How risky is it to jeopardize losing a research gap by revealing it on media communication platforms like this one?! It's not always easy to weigh the benefits and risks of discussions and questions.
I may mention a current project in very general terms, but I am not specific until after publication, or at least acceptance.
For example, I may mention that I am working on a robotics paper (which I am) but will say nothing about the context in which the robots are used.
You are right that we should be careful about revealing too much to others who might be working on competing topics. The is a line between being supportive of other researchers and being "scooped" by them.
A very interesting question! There is ethically nothing wrong in building on ideas, borrowed from others provided such a debt is overtly acknowledge. In fact, as researchers, we assimilate, appropriate or draw inspiration from other researchers’ works whether consciously or unconsciously. However, researchers are aware that they have to keep the main parts of a project under wraps as long as it is Not safely published.
No one cares. The idea that there are people lurking out there to steal your ideas is a legend that graduate students tell each other.

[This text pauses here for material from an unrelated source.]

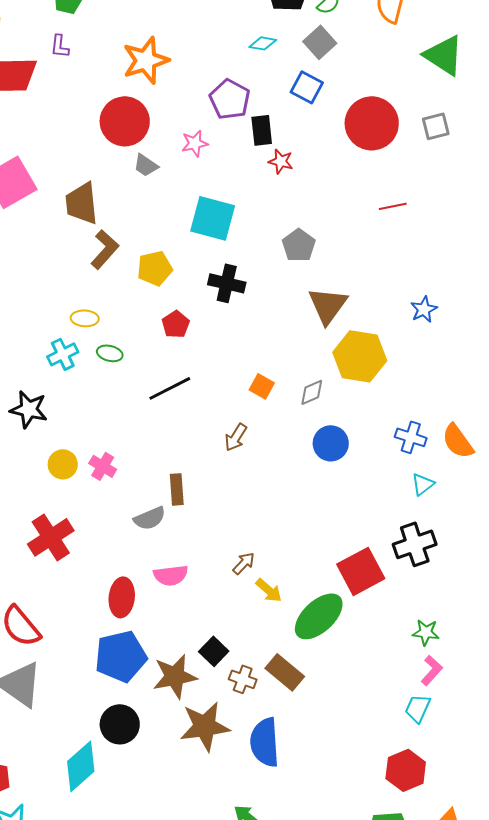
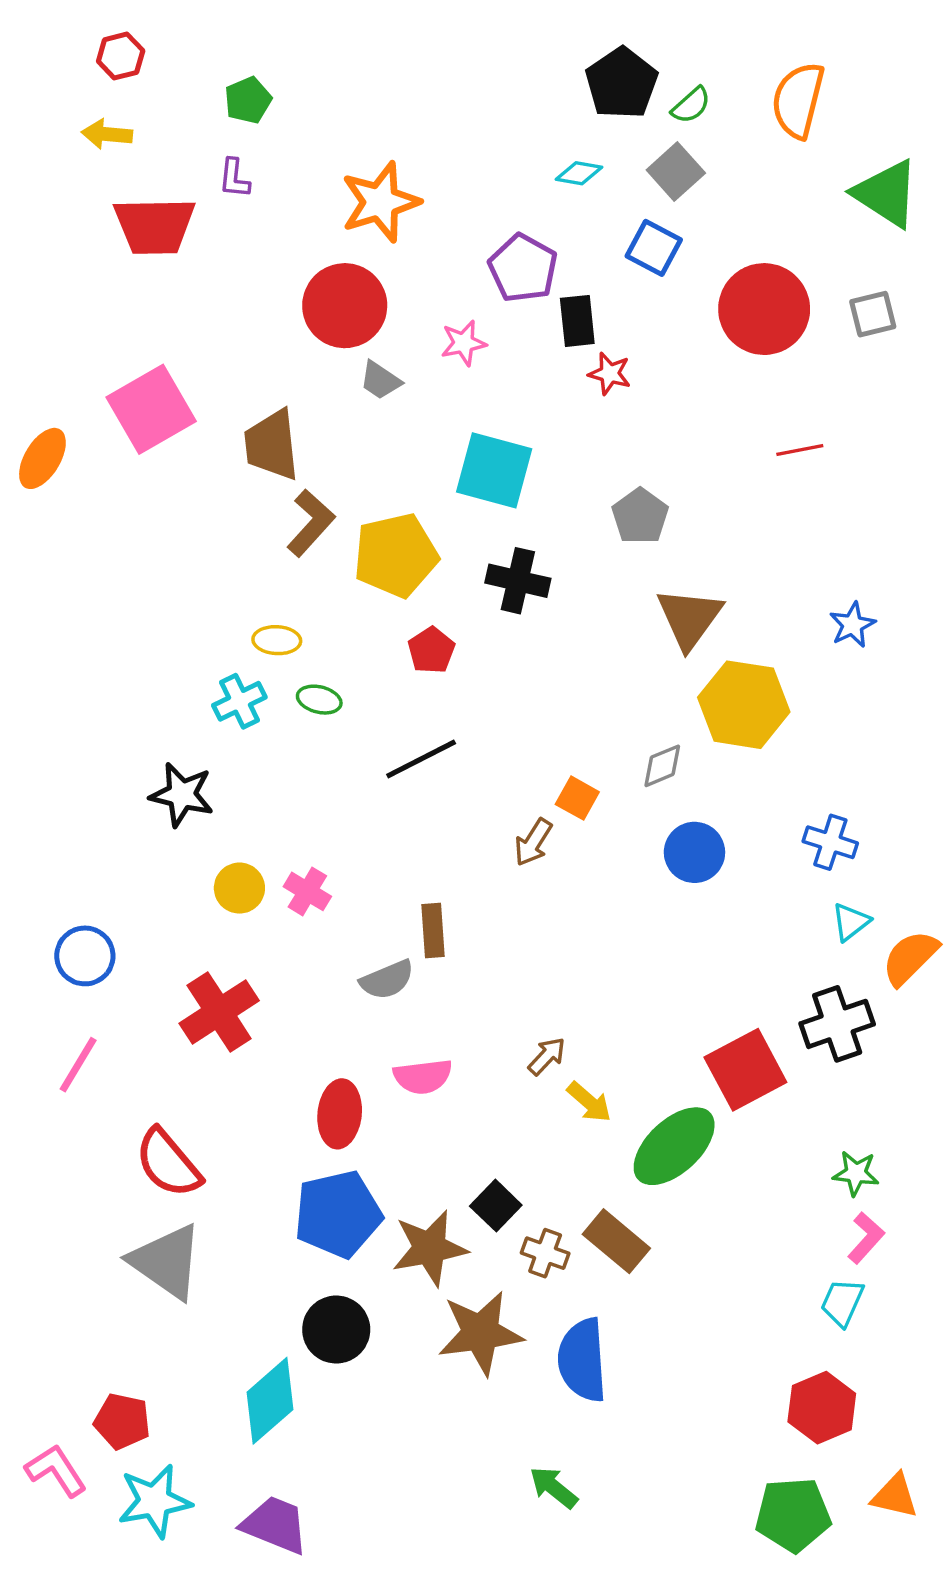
yellow pentagon: (155, 268) -> (396, 555), size x1.4
orange square: (262, 386) -> (577, 798), moved
orange semicircle: (458, 441) -> (910, 958), moved, turned 81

Even if you told someone your idea, the'd still have to do the research and write an article. Ideas a a dime a dozen. In an Hour I could probably come up with ten viable projects. I do it with graduate students in my office. In an hour I send them off with three or four topic ideas. I do it every year with a colleague. We spend half an hour brainstorming, come up with three or four articles, outline them, then pick which ones we want to be first author on. Stop worrying.
Michael L. Kent, thanks for your reassurance. However, it's a bit uncomfortable when you see a little child of yours claimed by others! I do what you mentioned with colleagues and students who ask me for help and it feels great to be sought for to give consultation in your field, but it hurts when a colleague takes over an idea presented by you without even giving you credit.
Muthana Makki Mohammedal. You are correct, it is annoying. But "ideas" are just ideas. A scholar with any integrity would say "I got the idea for this project from Muthana..." People who other steal people's ideas and work and do not give them credit, however, are usually not very competent scholars. What ultimately matters is what YOU do with the idea. My thinking is like no one else, just like your thinking is unique. Two people with the same idea will reach different conclusions. No "idea" belongs to anyone. And a person who cannot come up with their own ideas is unlikely to amount to much in the long term.
I assume when you are at the stage of sharing an idea you have already written a paper, etc., so I still see nothing wrong with someone else running with the "idea" after you. But if you have not written anything and you are still just at the idea stage (let's say in a Ph.D. class, then what is the problem? Based on your introduction I'm not sure what people are "stealing." Can you share an example? I see from your introduction that your area is rather specific. There cannot be that many people (or anyone else?) in your program who studies "perception, self-image and memoir in Emily Dickinson, Theodore Roethke, H.D and Allen Ginsberg" etc. can there be? So what sort of ideas are they taking?
It sounds like you are in a pretty toxic program. There are of course many such programs out there. And what you describe is appalling. Advisors are supposed to be there to help students.
However, many are petty and narcissistic and do not really care about other people. Given your current environment, I'd say keep your mouth shut—which is what you already know—and look for an honest mentor from outside of your program. I had professors who discouraged projects because they "did not believe in them" or "because they were not real" (he did not like the topic because of his religion). Those people of course did not steal my idea or give them to anyone else, but they forced me to study something I had less interest in.
perhaps consider reaching outside of your network to someone in your field to ask their opinion about an idea. There are good people out there who would never steal someone else's ideas. I answer questions for students I have never met several times each year. There are people out there who are ethical.